Climate change has already factored in challenges to Trump policies.  A U.S. District Court has granted a preliminary injunction to environmental lawyer who challenged the U.S. Bureau of Land Management over its grant of grazing permits in eastern Oregon. The grounds:  Failure to consider climate impacts.

Of Ruth Bader Ginsburg, the Sierra Club eulogized: “She championed the rights of citizens to take action in court to prevent environmental harm.  She defended the Clean Air Act, Clean Water Act and authored several of the opinions that gave EPA the power and responsibility to regulate greenhouse gases.”

Who will now champion the rights of citizens to intervene?  Likely not a justice who follows in Nino Scalia’s footsteps.  The Founders gave us the Bill of Rights, spelling out limits to government, but efforts to limit government’s rights to foul the air and wreck God’s earth were nearly 200 years in the future.

Ruth Bader Ginsburg championed the incremental expansion of rights, whether gender equality or LGBTQ rights, or the right of citizens on Maui to sue over pumping sewage into their groundwater. In the words of ex-EPA administrator Gina McCarthy, “She widened our vision of who we are, enlarged in law the values we share and raised, forever, the possibility of what we might become,”

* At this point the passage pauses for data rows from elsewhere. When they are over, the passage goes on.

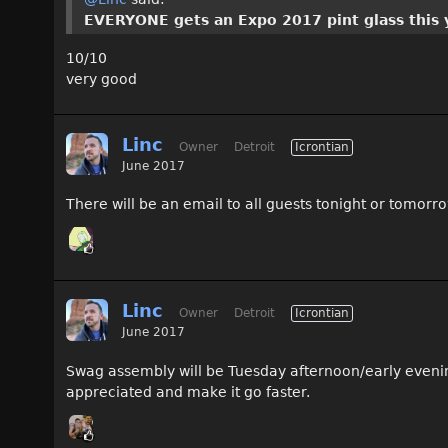
EVERYONE gets an Expo 2017 pint glass this 
10/10
very good
Linc
Owner
Detroit
Icrontian
June 2017
There will be an email to all guests tonight or tomorr
Linc
Owner
Detroit
Icrontian
June 2017
Swag assembly will be Tuesday afternoon/early evening w
appreciated and make it go faster.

The threat, in words of Joe Biden, is citizens will “lose their right to clean air and clean water.”  Will a right-thinking Supreme Court be cognizant of  that right? No words in the Constitution speak to it.

Joel Connelly
Joel Connelly
I worked for Seattle Post-Intelligencer from 1973 until it ceased print publication in 2009, and SeattlePI.com from 2009 to 6/30/2020. During that time, I wrote about 9 presidential races, 11 Canadian and British Columbia elections‎, four doomed WPPSS nuclear plants, six Washington wilderness battles, creation of two national Monuments (Hanford Reach and San Juan Islands), a 104 million acre Alaska Lands Act, plus the Columbia Gorge National Scenic Area.

1 COMMENT

  1. This critical issue of SCOTUS v The Environment is one that needs to be elevated in the public consciousness because everything else depends on it. I’m grateful that you have taken up the fight.

    I’m not just saying this just because I live too close to the impending Hanford-spill catastrophe; I’m saying this because environmental degradation is the preexisting condition of our eventual demise all over the world.

    The environmental issues that will come under the sway of the Supreme Court have been somewhat overshadowed by the understandable concern about the preservation of human rights, social justice, economic opportunity and representative democracy in America. But one thought that I am still capable of holding in my mind as the smoke-saturated air I’ve been breathing for the past few weeks gradually wipes out my brain cells and batters my bronchioles—giving the coronavirus a nice head start—is that the world cannot afford another pious, self-regarding and narrow-minded conservative judge on the Supreme Court.